Using the string "found" as the key, pull each matching line out of the records below.

===== Task data =====

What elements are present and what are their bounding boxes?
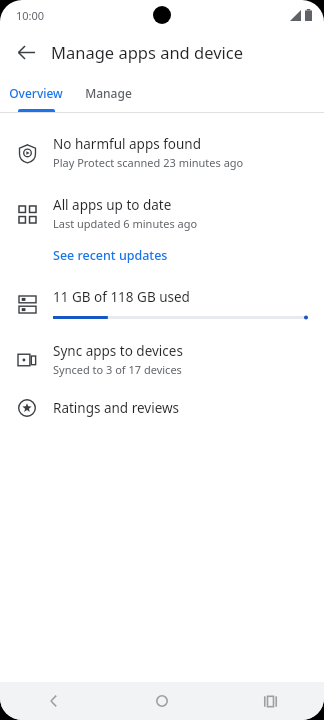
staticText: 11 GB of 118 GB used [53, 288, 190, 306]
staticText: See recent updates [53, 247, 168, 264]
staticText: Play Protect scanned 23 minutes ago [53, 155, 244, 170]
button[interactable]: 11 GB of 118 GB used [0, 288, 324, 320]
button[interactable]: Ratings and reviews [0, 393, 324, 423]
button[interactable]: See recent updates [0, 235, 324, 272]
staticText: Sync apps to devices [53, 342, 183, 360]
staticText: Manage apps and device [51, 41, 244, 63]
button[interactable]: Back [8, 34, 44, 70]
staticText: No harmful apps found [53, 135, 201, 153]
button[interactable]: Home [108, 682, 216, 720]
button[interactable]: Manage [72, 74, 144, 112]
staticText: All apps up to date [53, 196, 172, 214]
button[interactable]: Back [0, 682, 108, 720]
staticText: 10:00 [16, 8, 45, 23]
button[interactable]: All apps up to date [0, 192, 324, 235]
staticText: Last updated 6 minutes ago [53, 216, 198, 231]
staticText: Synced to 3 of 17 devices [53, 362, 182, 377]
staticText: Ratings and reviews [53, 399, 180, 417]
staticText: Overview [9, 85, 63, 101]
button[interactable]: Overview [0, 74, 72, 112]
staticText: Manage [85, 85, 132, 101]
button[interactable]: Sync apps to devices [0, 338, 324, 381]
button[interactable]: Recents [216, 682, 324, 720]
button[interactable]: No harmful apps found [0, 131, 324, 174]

=====
===== Task data =====

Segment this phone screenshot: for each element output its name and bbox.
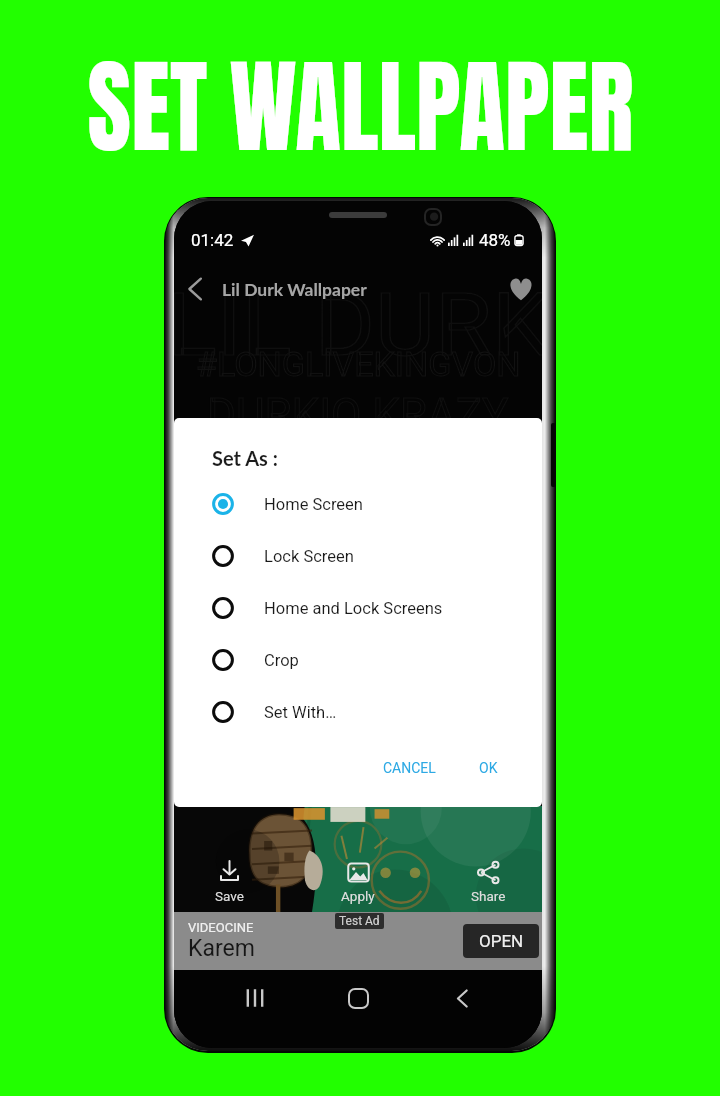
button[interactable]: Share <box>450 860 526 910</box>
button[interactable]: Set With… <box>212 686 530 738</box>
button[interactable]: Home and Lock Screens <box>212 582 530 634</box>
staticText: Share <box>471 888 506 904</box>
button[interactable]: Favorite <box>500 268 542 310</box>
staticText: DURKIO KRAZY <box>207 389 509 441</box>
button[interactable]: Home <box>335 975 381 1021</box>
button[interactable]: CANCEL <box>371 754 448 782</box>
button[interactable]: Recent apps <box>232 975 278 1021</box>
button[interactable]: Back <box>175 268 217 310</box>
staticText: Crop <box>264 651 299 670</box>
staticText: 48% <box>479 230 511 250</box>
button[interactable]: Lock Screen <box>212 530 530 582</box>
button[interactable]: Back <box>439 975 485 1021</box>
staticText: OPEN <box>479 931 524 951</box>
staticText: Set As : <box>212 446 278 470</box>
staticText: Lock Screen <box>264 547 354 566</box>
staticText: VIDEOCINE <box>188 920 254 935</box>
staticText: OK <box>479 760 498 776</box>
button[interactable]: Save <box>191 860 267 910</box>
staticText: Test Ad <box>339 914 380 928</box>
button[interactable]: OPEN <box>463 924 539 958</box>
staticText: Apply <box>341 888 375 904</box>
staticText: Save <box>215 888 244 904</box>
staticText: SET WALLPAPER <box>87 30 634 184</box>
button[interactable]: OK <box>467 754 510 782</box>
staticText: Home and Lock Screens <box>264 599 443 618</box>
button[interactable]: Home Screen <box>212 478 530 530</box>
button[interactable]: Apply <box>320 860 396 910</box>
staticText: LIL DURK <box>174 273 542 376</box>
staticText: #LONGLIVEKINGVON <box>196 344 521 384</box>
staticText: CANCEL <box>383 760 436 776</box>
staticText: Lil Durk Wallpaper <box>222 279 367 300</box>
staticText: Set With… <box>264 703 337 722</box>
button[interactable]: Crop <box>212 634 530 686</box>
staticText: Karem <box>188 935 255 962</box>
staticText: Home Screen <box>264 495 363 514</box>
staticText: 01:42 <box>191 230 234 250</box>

=====
===== Task data =====

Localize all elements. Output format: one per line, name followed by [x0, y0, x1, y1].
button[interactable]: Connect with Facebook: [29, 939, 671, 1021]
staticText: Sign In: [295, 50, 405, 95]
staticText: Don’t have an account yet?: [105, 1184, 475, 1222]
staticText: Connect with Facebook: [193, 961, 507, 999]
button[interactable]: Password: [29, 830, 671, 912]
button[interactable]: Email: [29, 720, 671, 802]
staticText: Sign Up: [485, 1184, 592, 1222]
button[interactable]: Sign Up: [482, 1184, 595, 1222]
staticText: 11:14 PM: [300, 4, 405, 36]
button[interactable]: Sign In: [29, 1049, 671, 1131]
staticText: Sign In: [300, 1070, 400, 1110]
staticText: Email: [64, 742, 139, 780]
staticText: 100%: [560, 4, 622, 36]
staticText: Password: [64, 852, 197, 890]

=====

Result for this exercise:
staticText: No harmful apps found [53, 135, 201, 153]
button[interactable]: No harmful apps found [0, 131, 324, 174]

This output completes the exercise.